Здравствуйте, меня зовут Александр Гаврилин, временно не работающий. Куда же вы, девушка? Я ведь хороший.
Гаврилин взглянул на часы и заторопился. Пообедать он уже не успеет. И хорошо, и ладно. Продукты целее будут. Если продукты не есть, их может хватить на очень длительный срок.
Если выпрут с работы, буду писать книги полезных советов. Как прожить не работая. Или еще лучше, как прожить, не работая головой. Бестселлер будет, страшные деньги заработаю. Безумные.
Гаврилин оглядел квартиру – свет, газ, вода. Так, на всякий случай. Если вдруг разговор с Артемом Олеговичем затянется или плавно перерастет в задание или командировку. Лучше заграничную.
Света на лестничной клетке не было, в лифте, считай, тоже. Третья кнопка снизу, автоматически подсказал себе Гаврилин и нажал.
На первом этаже света тоже не было, только несколько красных огоньков и разговор, скорее матерный, чем тихий, предупреждали, что у Дрюниной компании здесь перекур.
Гаврилин попытался пройти аккуратно, но наступил на что-то мягкое.
– Твою мать, – внятно сказал кто-то в темноте.
– Извините, – ответил Гаврилин.
– Может, фонарь ему повесить? – спросил другой голос.
– Не надо, – подал голос Дрюня, – это мой сосед.
– Аккуратней ходить надо, сосед.
– Еще раз извините. – Гаврилин толкнул дверь подъезда и вышел на крыльцо.
Хорошо. Хорошо иметь знакомства в нужных местах. А то бы пришел в кабинет начальства с фонарем под глазом. Если бы вообще пришел. Драться он умел, только вот подобные компании не дерутся, они калечат или убивают. Это их национальный обычай. Спасибо, хоть скальпы не собирают.
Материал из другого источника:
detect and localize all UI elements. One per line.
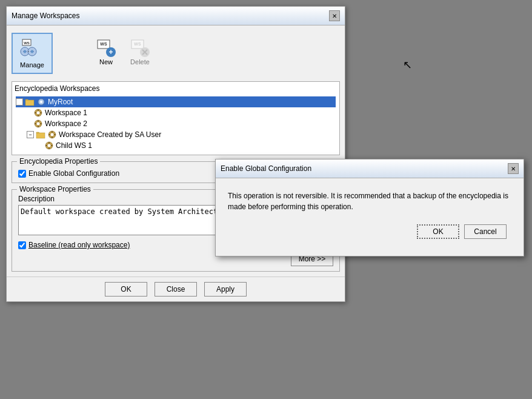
svg-rect-41	[51, 145, 53, 146]
tree-label-root: MyRoot	[48, 98, 73, 106]
svg-text:WS: WS	[24, 41, 30, 45]
svg-rect-20	[38, 115, 39, 116]
gear-icon-root	[36, 97, 46, 107]
main-dialog-footer: OK Close Apply	[7, 277, 345, 301]
main-dialog-close-button[interactable]: ✕	[329, 10, 340, 21]
folder-icon-root	[25, 97, 35, 107]
enable-dialog-message: This operation is not reversible. It is …	[228, 190, 511, 212]
delete-button[interactable]: WS Delete	[128, 36, 152, 67]
svg-rect-14	[25, 100, 34, 106]
enable-dialog-ok-button[interactable]: OK	[417, 224, 459, 239]
svg-rect-38	[48, 142, 50, 144]
svg-text:WS: WS	[100, 42, 107, 46]
svg-rect-39	[48, 147, 50, 149]
toolbar-area: WS Manage WS	[12, 30, 340, 76]
tree-item-sa-user[interactable]: − Workspace Created by SA User	[27, 129, 336, 140]
svg-rect-29	[36, 133, 45, 138]
svg-rect-32	[52, 131, 53, 133]
enable-global-checkbox[interactable]	[18, 170, 26, 178]
delete-icon: WS	[130, 38, 150, 57]
baseline-checkbox[interactable]	[18, 241, 26, 249]
svg-point-31	[51, 133, 54, 136]
svg-point-37	[48, 144, 51, 147]
manage-icon: WS	[20, 38, 44, 60]
svg-rect-19	[38, 109, 39, 111]
gear-icon-child	[44, 141, 54, 150]
new-button[interactable]: WS + New	[94, 36, 118, 67]
ok-button[interactable]: OK	[105, 282, 147, 297]
tree-label-sa-user: Workspace Created by SA User	[59, 130, 161, 139]
enable-dialog-close-button[interactable]: ✕	[508, 163, 519, 174]
tree-label-ws2: Workspace 2	[45, 119, 87, 128]
enable-dialog-cancel-button[interactable]: Cancel	[464, 224, 507, 239]
gear-icon-sa	[47, 130, 57, 139]
tree-container: − MyRoot	[15, 95, 337, 152]
workspace-panel-title: Encyclopedia Workspaces	[15, 84, 337, 93]
tree-item-root[interactable]: − MyRoot	[16, 96, 336, 107]
svg-rect-27	[35, 123, 36, 124]
enable-dialog-footer: OK Cancel	[228, 224, 511, 246]
tree-label-child-ws1: Child WS 1	[56, 141, 92, 150]
enable-dialog-titlebar: Enable Global Configuration ✕	[216, 159, 524, 178]
baseline-label: Baseline (read only workspace)	[28, 241, 130, 249]
delete-label: Delete	[130, 58, 150, 65]
main-dialog-titlebar: Manage Workspaces ✕	[7, 7, 345, 25]
gear-icon-ws2	[33, 119, 43, 129]
svg-rect-34	[48, 134, 50, 135]
new-label: New	[99, 58, 113, 65]
encyclopedia-properties-legend: Encyclopedia Properties	[17, 157, 100, 166]
workspace-panel: Encyclopedia Workspaces − MyRoot	[12, 81, 340, 155]
svg-text:WS: WS	[134, 42, 141, 46]
new-icon: WS +	[96, 38, 116, 57]
svg-rect-26	[38, 126, 39, 127]
svg-text:+: +	[108, 48, 113, 56]
svg-rect-33	[52, 136, 53, 138]
workspace-properties-legend: Workspace Properties	[17, 185, 93, 193]
svg-rect-40	[45, 145, 47, 146]
gear-icon-ws1	[33, 108, 43, 118]
cursor: ↖	[403, 58, 412, 72]
apply-button[interactable]: Apply	[204, 282, 247, 297]
tree-expand-sa[interactable]: −	[27, 131, 34, 138]
svg-point-18	[37, 112, 40, 115]
svg-point-16	[40, 101, 42, 103]
svg-rect-21	[35, 112, 36, 113]
manage-icon-button[interactable]: WS Manage	[12, 33, 53, 74]
svg-point-24	[37, 122, 40, 126]
svg-rect-22	[40, 112, 42, 113]
enable-global-label: Enable Global Configuration	[28, 169, 119, 178]
tree-expand-root[interactable]: −	[16, 98, 23, 106]
tree-item-ws2[interactable]: Workspace 2	[27, 118, 336, 129]
main-dialog: Manage Workspaces ✕ WS Manage	[6, 6, 345, 302]
tree-item-child-ws1[interactable]: Child WS 1	[38, 140, 336, 151]
svg-rect-35	[54, 134, 56, 135]
svg-rect-28	[40, 123, 42, 124]
main-dialog-title: Manage Workspaces	[12, 12, 80, 20]
enable-global-dialog: Enable Global Configuration ✕ This opera…	[215, 159, 524, 256]
folder-icon-sa	[36, 130, 45, 139]
svg-rect-25	[38, 120, 39, 122]
enable-dialog-title: Enable Global Configuration	[221, 164, 311, 173]
tree-label-ws1: Workspace 1	[45, 109, 87, 117]
tree-item-ws1[interactable]: Workspace 1	[27, 107, 336, 118]
close-button[interactable]: Close	[155, 282, 197, 297]
enable-dialog-body: This operation is not reversible. It is …	[216, 178, 524, 256]
manage-label: Manage	[20, 61, 44, 69]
Гаврилин вышел к троллейбусной остановке. Вперед, теперь нас ждут великие дела и озабоченное начальство. Троллейбус подошел неожиданно быстро, и народу в нем было неожиданно мало. Хорошая примета.
Или наоборот, он рискует слишком быстро выбрать свою долю удачи на сегодняшний вечер.
Палач
Странно, подумал Палач, все живы. У Беса, правда, нос припух, и глаза он отводит от прямого взгляда. Он всегда глаза прячет, но сегодня особенно.
Зато Жук как всегда спокоен и неразговорчив.
– Отдохнули? – спросил Палач.
– Отдохнули, – коротко ответил Бес, а Жук молча кивнул.
Палач осмотрел комнату. Точно, что-то произошло. Похоже, что Жук выполнил свою угрозу, и Бесу досталось. И видимо хорошо досталось. А ведь он ясно сказал, руки не распускать.
Пауки в банке. Никто из них не вызывал в нем жалости, так что припухшая физиономия Беса особых эмоций у Палача не вызвала. Он прикинул, стоит ли прямо сейчас объяснить Жуку, что за нарушением приказа обычно следует наказание.
Не стоит. Они сейчас нужны ему оба. Есть для инструментов работа, как раз по их части.
Палач прошел в комнату и сел в кресло, не снимая плаща и не вынимая рук из карманов. Жук сел на диван, а Бес, мельком глянув на Жука, остался стоять, прислонившись к дверному косяку. Вот значит как, подумал Палач, перехватив этот взгляд.
Жук, по всей видимости, занимался установлением иерархии и успешно. Интересно, подумал Палач, меня он включил в табель о рангах? И на какую позицию? С этим можно разобраться и позже.
– Бес, у тебя собака в детстве была? – не поворачивая головы к двери спросил, Палач.
– Что? – не понял Бес.
– Собака в детстве была?
– Нет.
Опять коротко ответил, подумал Палач, еще утром наверняка минут десять рассказывал бы, что не было у него собаки, и почему не было, и так далее. Ай да Жук.
– А у тебя, Жук?
– Во дворе, на цепи.
– Любил ее?
– Собаку?.. – переспросил так, будто ответил.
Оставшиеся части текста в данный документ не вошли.